To be fair, the TL;DR would be a lot shorter if the breaks between sentences were removed. I personally draw the line at around 200 words for a summary, so the 183 words in the summary is a bit long but still a reasonable TL;DR for an article.
Since Lemmy implements spoiler tags, I think wrapping the summary in a spoiler tag would be a way to solve the length problem.
This makes sense and I agree.
Note - I'm not a beehaw user
I kinda prefer this though, IMO condensing an article down into a one or a few sentences could make it difficult to facilitate a "healthy" discussion
A really miniscule TL;DR seems more likely for a bunch of assumptions to be made based on that alone, and increase the likelihood of users calling each other out for not actually reading the article.
Oh ☹️ I decreased the font size for comments on my mobile so there was a higher content density but that might not work for you
My thoughts are mostly that I wish this were integrated in Lemmy because of a couple reasons:
I like that idea a lot...solves some problems while still allowing the bot.
Yep.
Would it be possible for the bot to DM us instead when communities decide to ban/restrict them for whatever reason?

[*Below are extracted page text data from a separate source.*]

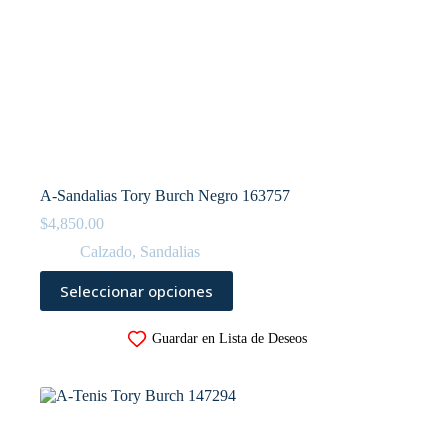
A-Sandalias Tory Burch Negro 163757
$
4,850.00
Calzado
,
Sandalias
Este
Seleccionar opciones
producto
tiene
múltiples
Guardar en Lista de Deseos
variantes.
Las
opciones
se
pueden
elegir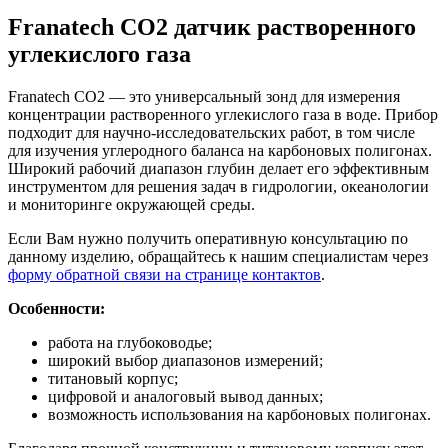
Franatech CO2 датчик растворенного
углекислого газа
Franatech CO2 — это универсальный зонд для измерения
концентрации растворенного углекислого газа в воде. Прибор
подходит для научно-исследовательских работ, в том числе
для изучения углеродного баланса на карбоновых полигонах.
Широкий рабочий диапазон глубин делает его эффективным
инструментом для решения задач в гидрологии, океанологии
и мониторинге окружающей среды.
Если Вам нужно получить оперативную консультацию по
данному изделию, обращайтесь к нашим специалистам через
форму обратной связи на странице контактов
.
Особенности:
работа на глубоководье;
широкий выбор диапазонов измерений;
титановый корпус;
цифровой и аналоговый вывод данных;
возможность использования на карбоновых полигонах.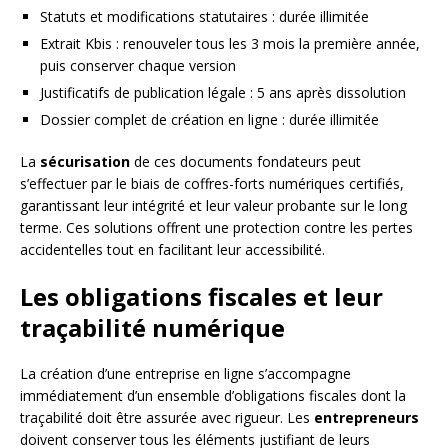
Statuts et modifications statutaires : durée illimitée
Extrait Kbis : renouveler tous les 3 mois la première année,
puis conserver chaque version
Justificatifs de publication légale : 5 ans après dissolution
Dossier complet de création en ligne : durée illimitée
La
sécurisation
de ces documents fondateurs peut
s’effectuer par le biais de coffres-forts numériques certifiés,
garantissant leur intégrité et leur valeur probante sur le long
terme. Ces solutions offrent une protection contre les pertes
accidentelles tout en facilitant leur accessibilité.
Les obligations fiscales et leur
traçabilité numérique
La création d’une entreprise en ligne s’accompagne
immédiatement d’un ensemble d’obligations fiscales dont la
traçabilité doit être assurée avec rigueur. Les
entrepreneurs
doivent conserver tous les éléments justifiant de leurs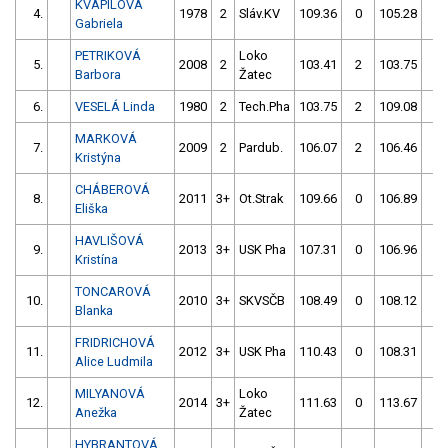
KVAPILOVÁ
4.
1978
2
Sláv.KV
109.36
0
105.28
0
Gabriela
PETRIKOVÁ
Loko
5.
2008
2
103.41
2
103.75
2
Barbora
Žatec
6.
VESELÁ Linda
1980
2
Tech.Pha
103.75
2
109.08
2
MARKOVÁ
7.
2009
2
Pardub.
106.07
2
106.46
0
Kristýna
CHÁBEROVÁ
8.
2011
3+
Ot.Strak
109.66
0
106.89
0
Eliška
HAVLIŠOVÁ
9.
2013
3+
USK Pha
107.31
0
106.96
0
Kristína
TONCAROVÁ
10.
2010
3+
SKVSČB
108.49
0
108.12
0
Blanka
FRIDRICHOVÁ
11.
2012
3+
USK Pha
110.43
0
108.31
2
Alice Ludmila
MILYANOVÁ
Loko
12.
2014
3+
111.63
0
113.67
0
Anežka
Žatec
HYBRANTOVÁ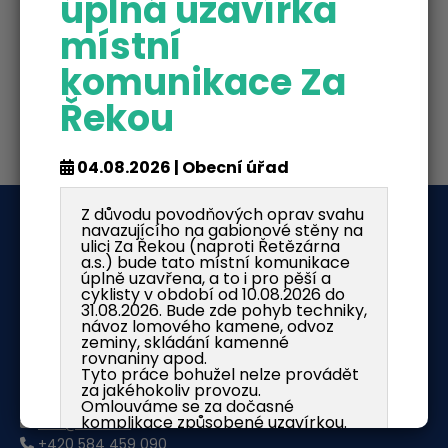
úplná uzavírka
místní
komunikace Za
Řekou
04.08.2026 | Obecní úřad
Z důvodu povodňových oprav svahu
O nás
navazujícího na gabionové stěny na
ulici Za Řekou (naproti Řetězárna
a.s.) bude tato místní komunikace
Obec Česká Ves
úplně uzavřena, a to i pro pěší a
Jánského 341
cyklisty v období od 10.08.2026 do
31.08.2026. Bude zde pohyb techniky,
79081 Česká Ves
návoz lomového kamene, odvoz
zeminy, skládání kamenné
IČ: 00636037
rovnaniny apod.
DIČ: CZ00636037
Tyto práce bohužel nelze provádět
ISDS: dy5aqbf
za jakéhokoliv provozu.
Omlouváme se za dočasné
komplikace způsobené uzavírkou.
info@cves.cz
+420 584 459 090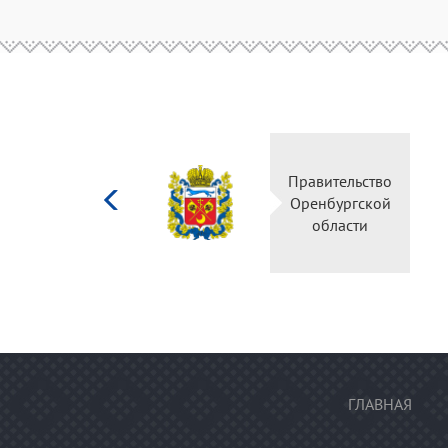
Министерство
Правительс
культуры
Оренбургск
Российской
области
федерации
ГЛАВНАЯ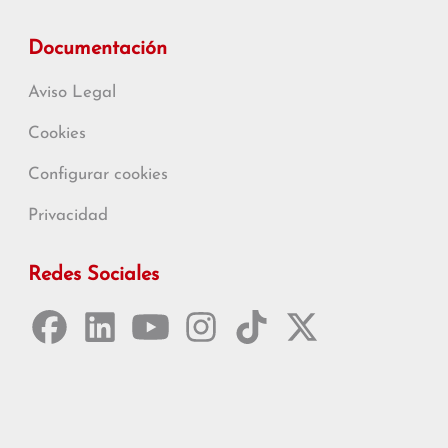
Documentación
Aviso Legal
Cookies
Configurar cookies
Privacidad
Redes Sociales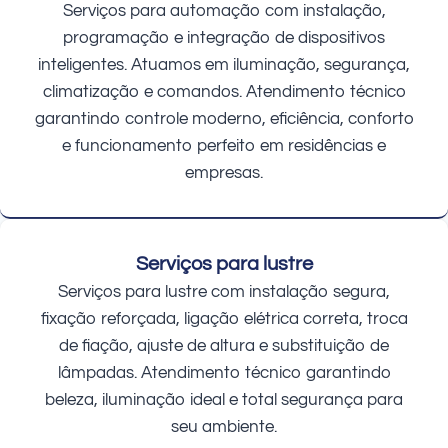
Serviços para automação com instalação,
programação e integração de dispositivos
inteligentes. Atuamos em iluminação, segurança,
climatização e comandos. Atendimento técnico
garantindo controle moderno, eficiência, conforto
e funcionamento perfeito em residências e
empresas.
Serviços para lustre
Serviços para lustre com instalação segura,
fixação reforçada, ligação elétrica correta, troca
de fiação, ajuste de altura e substituição de
lâmpadas. Atendimento técnico garantindo
beleza, iluminação ideal e total segurança para
seu ambiente.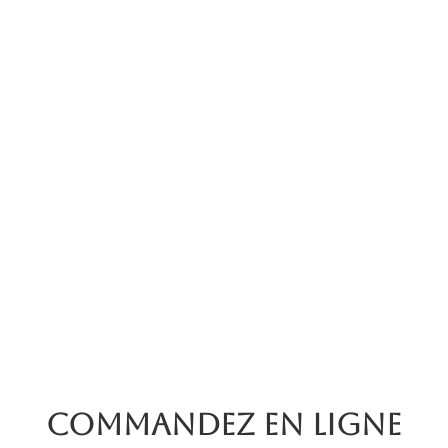
Commandez en ligne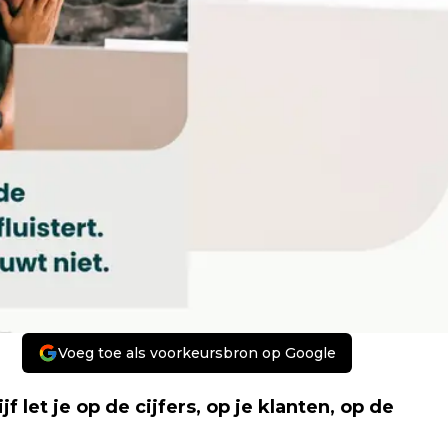
Voeg toe als voorkeursbron op Google
 let je op de cijfers, op je klanten, op de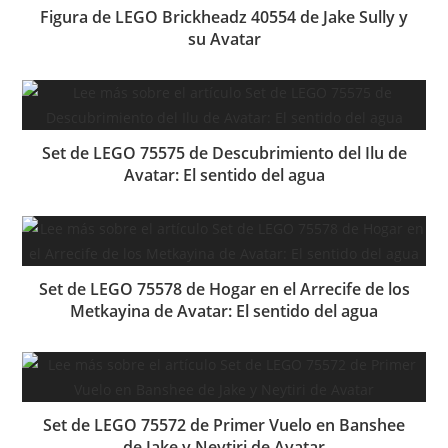
Figura de LEGO Brickheadz 40554 de Jake Sully y
su Avatar
Set de LEGO 75575 de Descubrimiento del Ilu de
Avatar: El sentido del agua
Set de LEGO 75578 de Hogar en el Arrecife de los
Metkayina de Avatar: El sentido del agua
Set de LEGO 75572 de Primer Vuelo en Banshee
de Jake y Neytiri de Avatar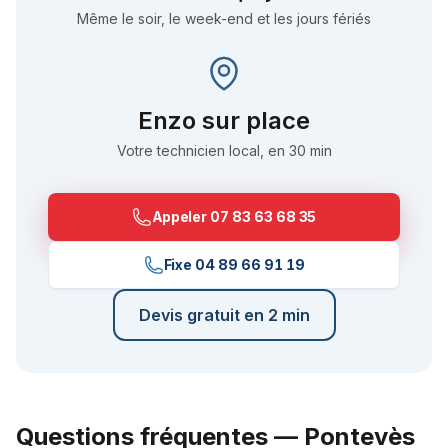
Même le soir, le week-end et les jours fériés
Enzo
sur place
Votre technicien local, en 30 min
Appeler
07 83 63 68 35
Fixe
04 89 66 91 19
Devis gratuit en 2 min
Questions fréquentes —
Pontevès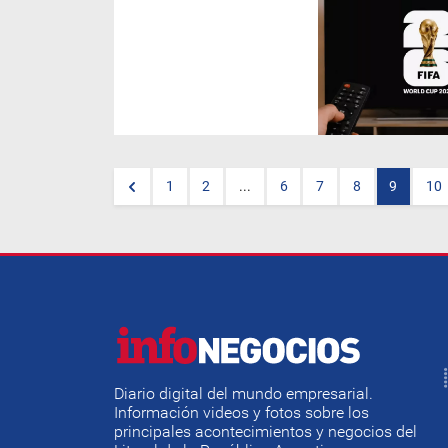
El torneo más caro de la
historia transformó a USA,
México y Canadá en un
mercado publicitario de miles
de millones.
Bank of America
,
Verizon, Adidas, Nike
y los
socios globales de la
FIFA
libran una batalla histórica.
1
2
...
6
7
8
9
10
Diario digital del mundo empresarial.
Información videos y fotos sobre los
principales acontecimientos y negocios del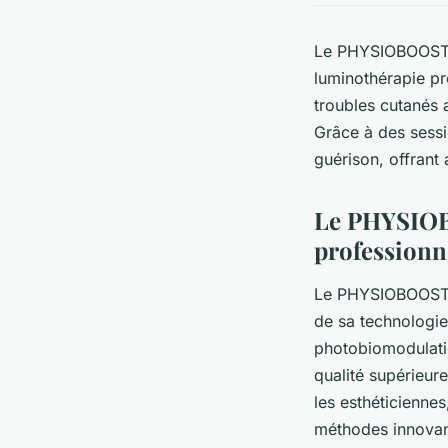
Le PHYSIOBOOST r
luminothérapie pr
troubles cutanés 
Grâce à des sessio
guérison, offrant
Le PHYSIOBO
professionn
Le PHYSIOBOOST r
de sa technologie 
photobiomodulati
qualité supérieur
les esthéticienne
méthodes innovant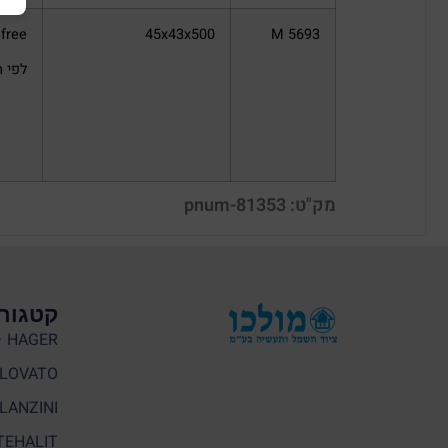
M 5693
45x43x500
gen free
לפי תקן 
מק"ט: pnum-81353
קטגורי
HAGER – האגר
LOVATO
LANZINI – לנזיני
TEHALIT – תעלי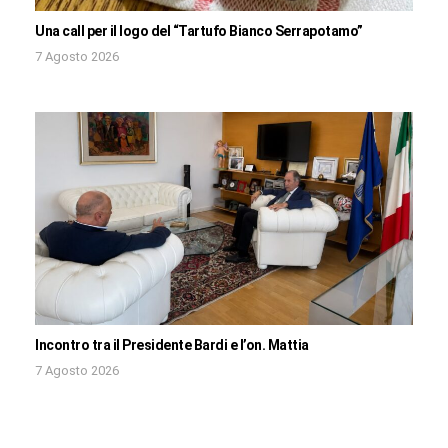
Una call per il logo del “Tartufo Bianco Serrapotamo”
7 Agosto 2026
Incontro tra il Presidente Bardi e l’on. Mattia
7 Agosto 2026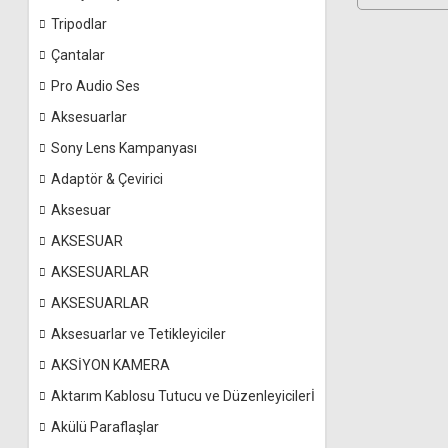
Tripodlar
Çantalar
Pro Audio Ses
Aksesuarlar
Sony Lens Kampanyası
Adaptör & Çevirici
Aksesuar
AKSESUAR
AKSESUARLAR
AKSESUARLAR
Aksesuarlar ve Tetikleyiciler
AKSİYON KAMERA
Aktarım Kablosu Tutucu ve Düzenleyicilerİ
Akülü Paraflaşlar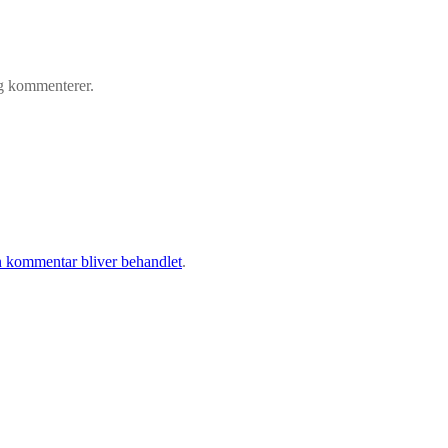
eg kommenterer.
 kommentar bliver behandlet
.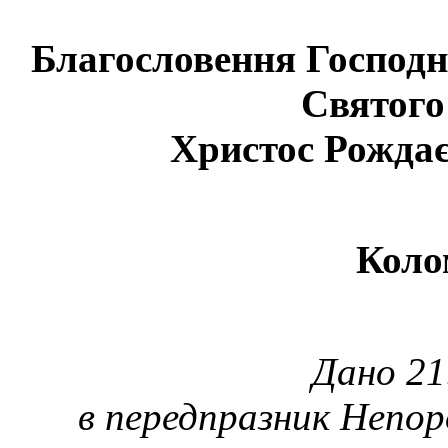
Благословення Господнє
Святого
Христос Рождає
Коло
Дано 21.
в передпразник Непо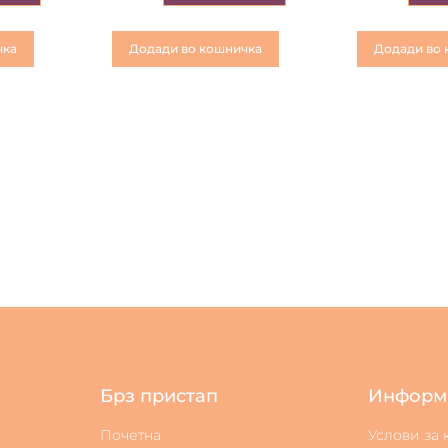
чка
Додади во кошничка
Додади во 
Брз пристап
Информ
Почетна
Услови за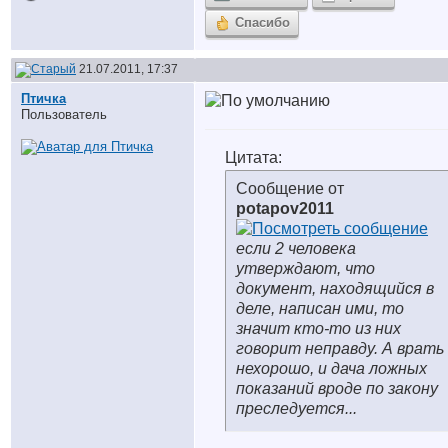
Спасибо
21.07.2011, 17:37
Птичка
Пользователь
Цитата:
Сообщение от
potapov2011
если 2 человека
утверждают, что
документ, находящийся в
деле, написан ими, то
значит кто-то из них
говорит неправду. А врать
нехорошо, и дача ложных
показаний вроде по закону
преследуется...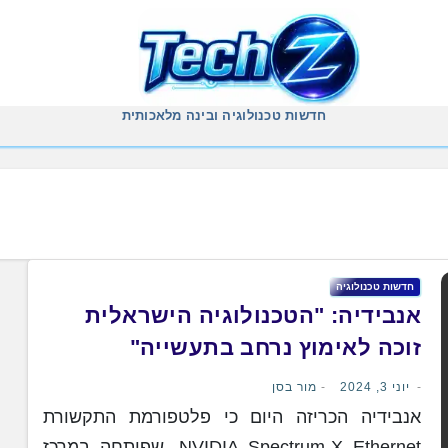
חדשות טכנולוגיה ובינה מלאכותית
חדשות טכנולוגיה
אנבידיה: "הטכנולוגיה הישראלית
זוכה לאימוץ נרחב בתעשייה"
יוני 3, 2024
מור בסן
אנבידיה הכריזה היום כי פלטפורמת התקשורת
NVIDIA Spectrum-X Ethernet, שפותחה במרכז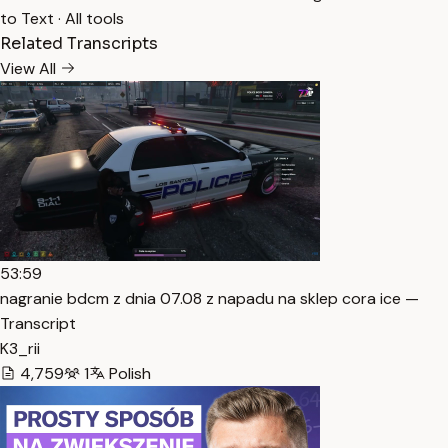
to Text
·
All tools
Related Transcripts
View All
53:59
nagranie bdcm z dnia 07.08 z napadu na sklep cora ice —
Transcript
K3_rii
4,759
1
Polish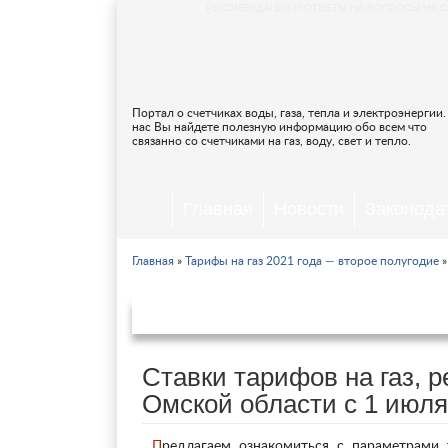
РЕКОМЕНДАЦИИ И ОТВЕТЫ НА ВОПРОСЫ НА С
Портал о счетчиках воды, газа, тепла и электроэнергии.
нас Вы найдете полезную информацию обо всем что
связанно со счетчиками на газ, воду, свет и тепло.
Главная
Новости
Законода
Главная
»
Тарифы на газ 2021 года — второе полугодие
»
Тарифы на газ в Омск
Ставки тарифов на газ, 
Омской области с 1 июля
Предлагаем ознакомиться с параметрами тарифной сетки на газ для населения, действующими на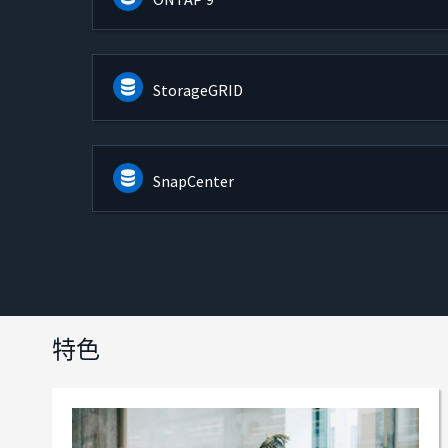
StorageGRID
SnapCenter
特色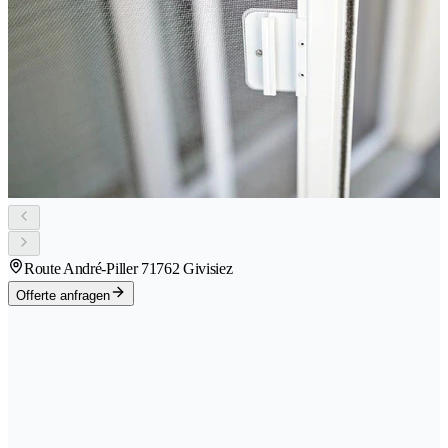
Route André-Piller 7
1762 Givisiez
Offerte anfragen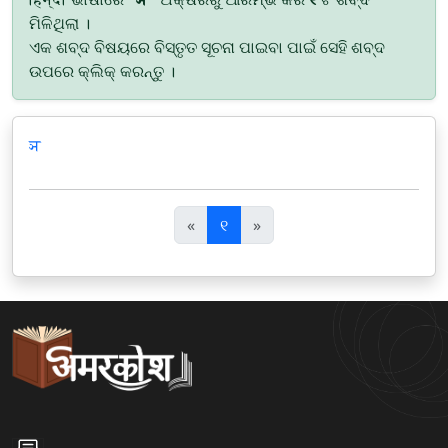
ମିଳିଥିଲା ।
ଏକ ଶବ୍ଦ ବିଷୟରେ ବିସ୍ତୃତ ସୂଚନା ପାଇବା ପାଇଁ ସେହି ଶବ୍ଦ
ଉପରେ କ୍ଲିକ୍ କରନ୍ତୁ ।
ञ
पि
अ
«
୧
»
छ
ग
ला
ला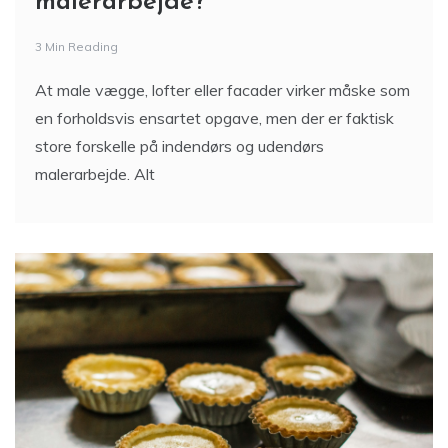
malerarbejde?
3 Min Reading
At male vægge, lofter eller facader virker måske som
en forholdsvis ensartet opgave, men der er faktisk
store forskelle på indendørs og udendørs
malerarbejde. Alt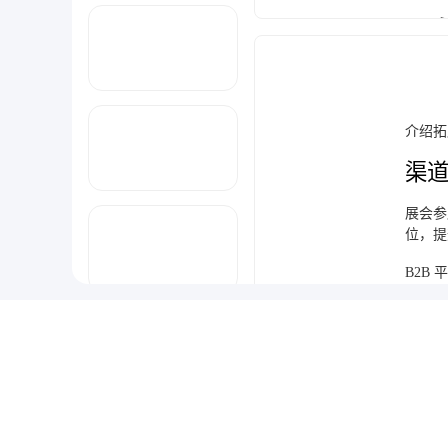
02
03
04
阐述开
介绍拓
05
06
渠
外贸新
展会参
位，提
B2B
息，合
社交媒
销、精
最新资讯
海外代
范式智能与华夏金租达成售后回租合作 盘活算力资产
机制，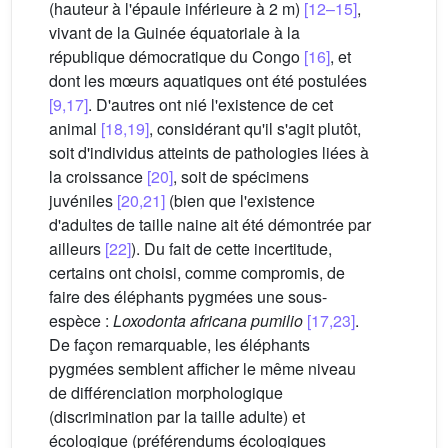
(hauteur à l'épaule inférieure à 2 m)
[12–15]
,
vivant de la Guinée équatoriale à la
république démocratique du Congo
[16]
, et
dont les mœurs aquatiques ont été postulées
[9,17]
. D'autres ont nié l'existence de cet
animal
[18,19]
, considérant qu'il s'agit plutôt,
soit d'individus atteints de pathologies liées à
la croissance
[20]
, soit de spécimens
juvéniles
[20,21]
(bien que l'existence
d'adultes de taille naine ait été démontrée par
ailleurs
[22]
). Du fait de cette incertitude,
certains ont choisi, comme compromis, de
faire des éléphants pygmées une sous-
espèce :
Loxodonta africana pumilio
[17,23]
.
De façon remarquable, les éléphants
pygmées semblent afficher le même niveau
de différenciation morphologique
(discrimination par la taille adulte) et
écologique (préférendums écologiques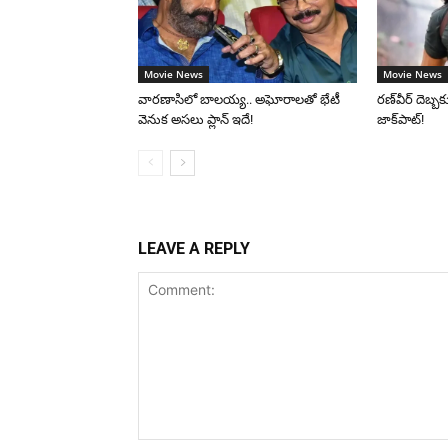
Movie News
Movie News
వారణాసిలో బాలయ్య.. అఘోరాలతో భేటీ
రణ్‌వీర్ దెబ్బకు
వెనుక అసలు ప్లాన్ ఇదే!
జాక్‌పాట్!
LEAVE A REPLY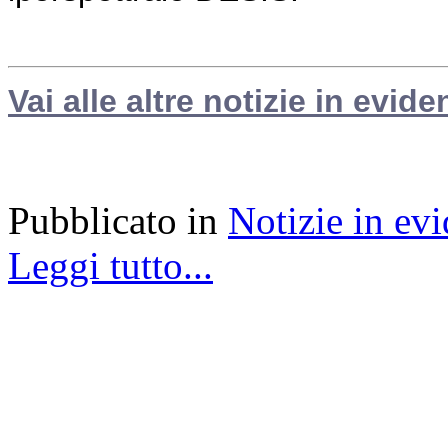
Vai alle altre notizie in evide
Pubblicato in
Notizie in ev
Leggi tutto...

I've found this bot incredibly useful personally, and I assume the community does too, looking at various Lemmy posts where the TLDR bot upvotes closely follow the OP upvotes (sometimes exceeding it)
Note - I'm not a beehaw user, for anyone reading whose apps do not show my instance.
Well, I may try it, but it might drive the costs of running the bot significantly if a lot of users use the feature.
Edit: Done. Will see how it goes, might roll this back if it's too taxing on my wallet.
I'm not sure how to properly tag a user to where they'll definitely get a notification, so I wanted to reply directly to you to make sure you've seen the idea mentioned here in this comment about maybe wrapping the summaries in spoiler tags so that those who want to read it easily can and so that they don't automatically take up so much space to scroll past on smaller screens and those that don't want them maybe aren't as bothered (for lack of being able to think of a better word to use here) by them.
I do appreciate TL:DR; bots but/and I think the spoiler tags idea is a great idea and I would love to see it implemented, if you feel that's something you'd like to do. :)
If that's the condition for the bot staying on Beehaw, sure.
I'm just trying to understand, generally speaking, how the bot works. It appears to me that the bot is looking for posted articles that exceed a certain word count threshold. If it finds these, then it creates a summary and posts this as a comment. Am I understanding this correctly?
It has support for specific news sites, I don't want to rely on some automatic text extraction because those are prone to breaking. Here are the content extractors themselves, each for one site. If a post that contains a link to any of the supported sites is found across all of Lemmy (that the bot can see), it extracts the text and then summarizes it using this. It takes 6 sentences directly from the article that look most important to the machine learning model it uses. Then it posts it as a comment.